The validation tests in Tau included putting the system to use powering a subsea hydraulic pumping unit developed by Innova. “The two systems were integrated and successfully deployed to a depth of 235 m (770 ft) where subsea control fluid was pumped to a pressure of 180 bar (2,600 psi) for 30 minutes, six times a day,” says Teledyne. “During the test, the Subsea Supercharger seamlessly transitioned from ‘Sleep-mode’ to ‘On’, in response to power demands from the pumping unit as it repeatedly cycled on and off,” says Teledyne.
“The testing at Tau demonstrated the Subsea Supercharger is capable of meeting real-world applications without the need for operator intervention,” says Warnock. “By integrating the system with a hydraulic pumping unit, this demonstration illustrated to the operators the feasibility of having a stand-by energy source for providing pressurized working fluid to oil fields for rapid intervention. The testing highlighted the flexibility of the Subsea Supercharger in terms of user load profiles by only supplying power as required. The demonstration also proved ease of deployment, set up and recovery.
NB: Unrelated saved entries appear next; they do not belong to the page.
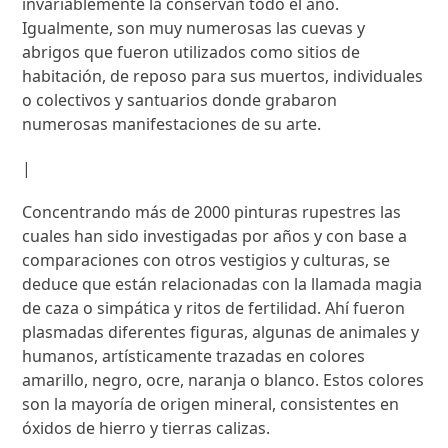
invariablemente la conservan todo el año.
Igualmente, son muy numerosas las cuevas y
abrigos que fueron utilizados como sitios de
habitación, de reposo para sus muertos, individuales
o colectivos y santuarios donde grabaron
numerosas manifestaciones de su arte.
|
Concentrando más de 2000 pinturas rupestres las
cuales han sido investigadas por años y con base a
comparaciones con otros vestigios y culturas, se
deduce que están relacionadas con la llamada magia
de caza o simpática y ritos de fertilidad. Ahí fueron
plasmadas diferentes figuras, algunas de animales y
humanos, artísticamente trazadas en colores
amarillo, negro, ocre, naranja o blanco. Estos colores
son la mayoría de origen mineral, consistentes en
óxidos de hierro y tierras calizas.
The entire system was loaded and deployed in a couple of hours without specialized equipment or training and recovered by a different boat crew with no technical representatives onboard.”
Another validation test is planned for this Spring, when the Subsea Supercharger will be integrated with an AUV charging dock to demonstrate untethered, long-duration AUV operations.
Alternative power sources
A number of other projects have been working to harness wave or ocean current energy, from the surface or at the seabed, to provide a consistent
power supply. Two will be getting their new systems wet alongside energy storage and management this year.
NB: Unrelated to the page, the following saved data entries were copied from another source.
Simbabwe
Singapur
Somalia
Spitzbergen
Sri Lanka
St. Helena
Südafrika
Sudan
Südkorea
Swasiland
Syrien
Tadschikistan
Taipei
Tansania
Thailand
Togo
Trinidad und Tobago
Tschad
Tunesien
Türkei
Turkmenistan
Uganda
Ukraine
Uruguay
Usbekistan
US-based C-Power is due to deploy its SeaRAY autonomous offshore power system (AOPS) at the U.S. Navy Wave Energy Test Site in Hawaii this year, for example. SeaRAY incorporates a wave energy converter and communications gateway at the surface, with power storage and delivery and communications at the seabed. The power delivery will be via a Halo subsea battery storage system from UK firm Verlume (previously known as EC-OG). A trial is set to demonstrate the ability to support resident underwater vehicles with power for recharging and communications.
Another wave energy technology company, UK-based Mocean Energy, is also working with Verlume. It’s due to test its Blue-X wave energy device with a Verlume battery offshore Orkney this year. This is also to demonstrate operations with an AUV, as part of a project with oil major Harbour Energy, the Net Zero Technology Centre and subsea inspection firm Modus.
US-based Ocean Power Technologies has been working in this space for a number of years, working with Premier Oil (now part of Harbour Energy) in the UK and Eni in Italy to trial its wave energy device in support of powering subsea wells at end of field life and supporting resident AUVs, respectively.
For those wanting somewhat more power, a more extreme example of potential power solution has been shared in Russia. There, Project Iceberg, presented back in 2017, proposed equipping seabed production facilities, in ice-bound areas, with nuclear reactors to provide power.